BEGIN INFORMATION GIVEN

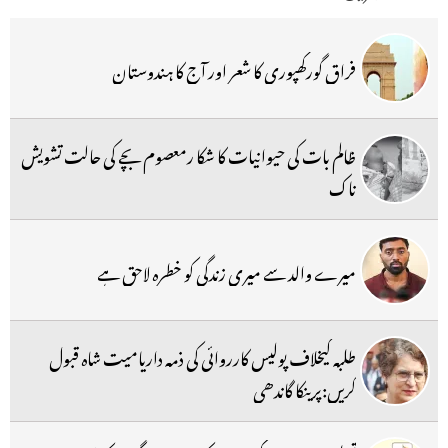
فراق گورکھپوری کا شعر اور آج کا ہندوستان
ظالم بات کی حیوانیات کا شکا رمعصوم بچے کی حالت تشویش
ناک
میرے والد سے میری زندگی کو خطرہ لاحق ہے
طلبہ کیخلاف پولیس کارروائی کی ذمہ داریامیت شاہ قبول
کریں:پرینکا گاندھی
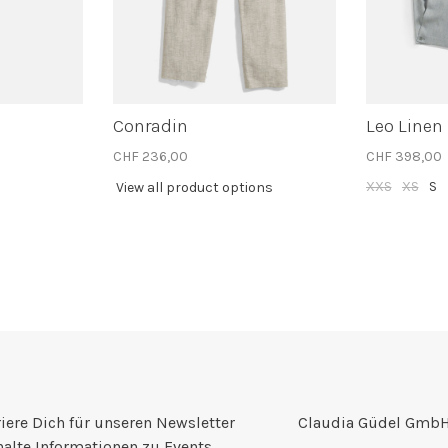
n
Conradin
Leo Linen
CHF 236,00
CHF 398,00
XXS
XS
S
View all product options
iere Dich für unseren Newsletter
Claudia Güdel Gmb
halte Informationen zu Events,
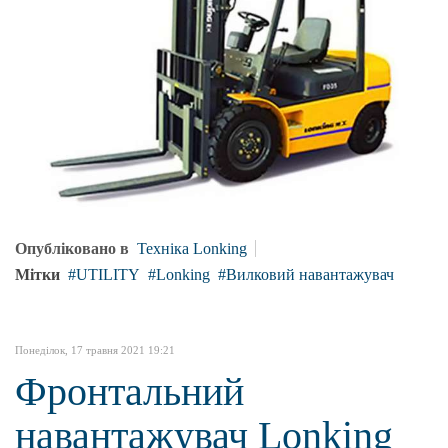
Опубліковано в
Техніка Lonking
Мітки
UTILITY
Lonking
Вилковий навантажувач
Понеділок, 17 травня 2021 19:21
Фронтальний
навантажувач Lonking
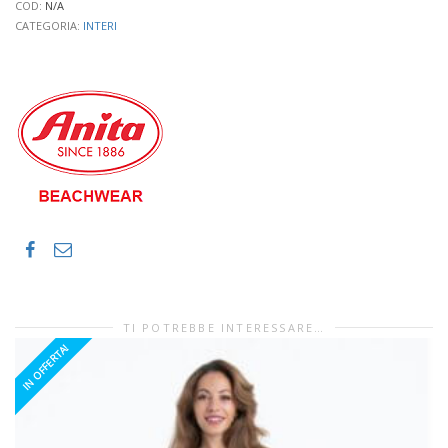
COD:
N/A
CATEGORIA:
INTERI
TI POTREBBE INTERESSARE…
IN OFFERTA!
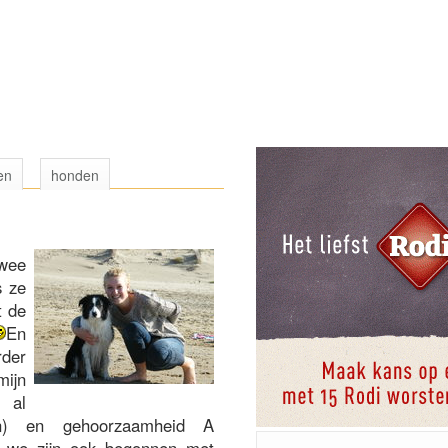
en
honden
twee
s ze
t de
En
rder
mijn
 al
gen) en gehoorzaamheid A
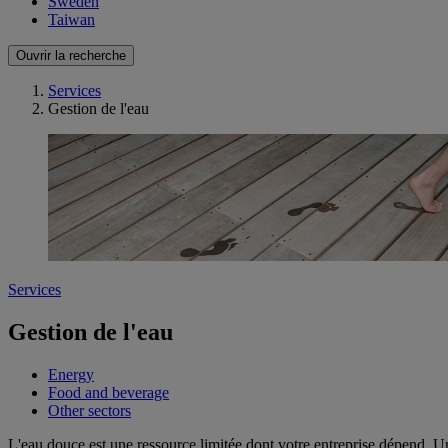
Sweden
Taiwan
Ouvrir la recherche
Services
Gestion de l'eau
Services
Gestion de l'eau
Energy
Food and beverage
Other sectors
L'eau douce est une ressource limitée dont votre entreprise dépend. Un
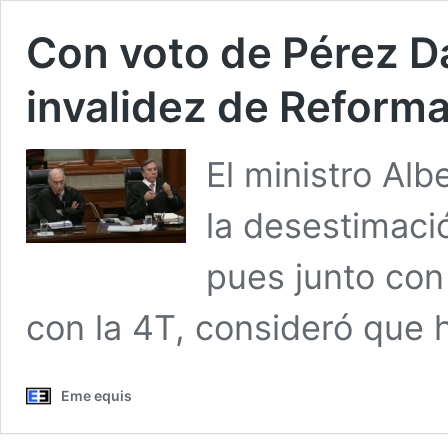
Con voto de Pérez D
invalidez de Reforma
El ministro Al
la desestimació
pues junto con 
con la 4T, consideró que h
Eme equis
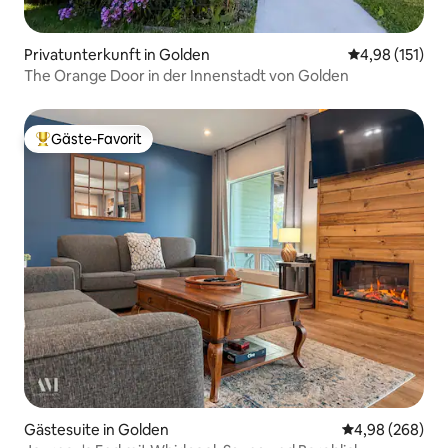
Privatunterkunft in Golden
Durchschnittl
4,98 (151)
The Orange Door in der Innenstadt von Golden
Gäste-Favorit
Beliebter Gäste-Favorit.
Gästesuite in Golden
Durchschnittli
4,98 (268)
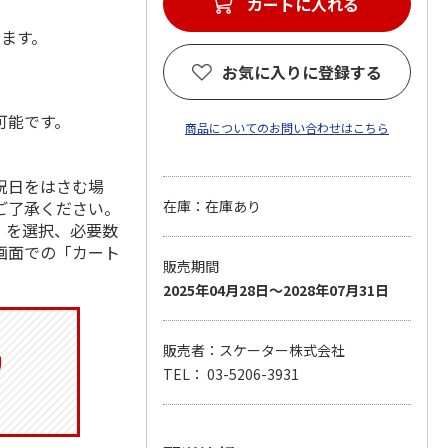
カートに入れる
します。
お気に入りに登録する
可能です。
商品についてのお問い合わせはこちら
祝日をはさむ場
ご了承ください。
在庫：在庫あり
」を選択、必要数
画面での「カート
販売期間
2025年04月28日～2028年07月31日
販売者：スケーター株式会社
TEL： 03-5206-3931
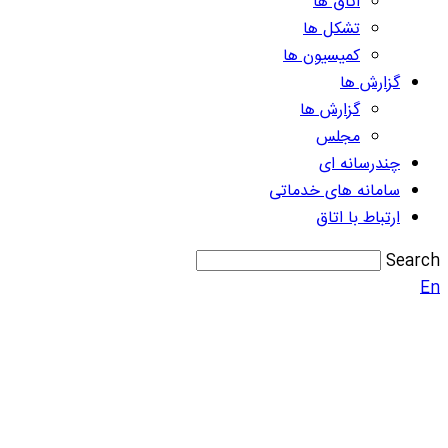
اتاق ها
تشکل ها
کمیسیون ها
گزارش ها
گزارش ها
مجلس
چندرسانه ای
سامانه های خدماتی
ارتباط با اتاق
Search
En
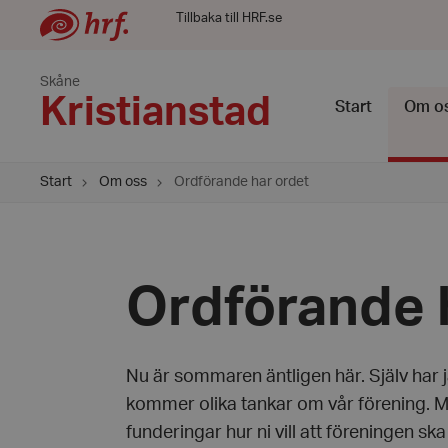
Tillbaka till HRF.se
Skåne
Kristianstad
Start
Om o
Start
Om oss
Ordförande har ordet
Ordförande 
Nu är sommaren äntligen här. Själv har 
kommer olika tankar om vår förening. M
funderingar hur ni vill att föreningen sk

END INFORMATION GIVEN

> TASK STATEMENT: Copy every line exactly, from the opening line of the entries down to the line holding "Other sectors", and keep the pictures out.

> ANSWER TO THE EXERCISE:
فراق گورکھپوری کا شعر اور آج کا ہندوستان
ظالم بات کی حیوانیات کا شکا رمعصوم بچے کی حالت تشویش
ناک
میرے والد سے میری زندگی کو خطرہ لاحق ہے
طلبہ کیخلاف پولیس کارروائی کی ذمہ داریامیت شاہ قبول
کریں:پرینکا گاندھی
n
Conradin
Leo Linen
CHF 236,00
CHF 398,00
XXS
XS
S
View all product options
iere Dich für unseren Newsletter
Claudia Güdel Gmb
halte Informationen zu Events,
Опубліковано в
Техніка Lonking
Мітки
UTILITY
Lonking
Вилковий навантажувач
Понеділок, 17 травня 2021 19:21
Фронтальний
навантажувач Lonking
COD:
N/A
CATEGORIA:
INTERI
TI POTREBBE INTERESSARE…
IN OFFERTA!
en
honden
twee
s ze
t de
En
rder
mijn
 al
gen) en gehoorzaamheid A
Sweden
Taiwan
Ouvrir la recherche
Services
Gestion de l'eau
Services
Gestion de l'eau
Energy
Food and beverage
Other sectors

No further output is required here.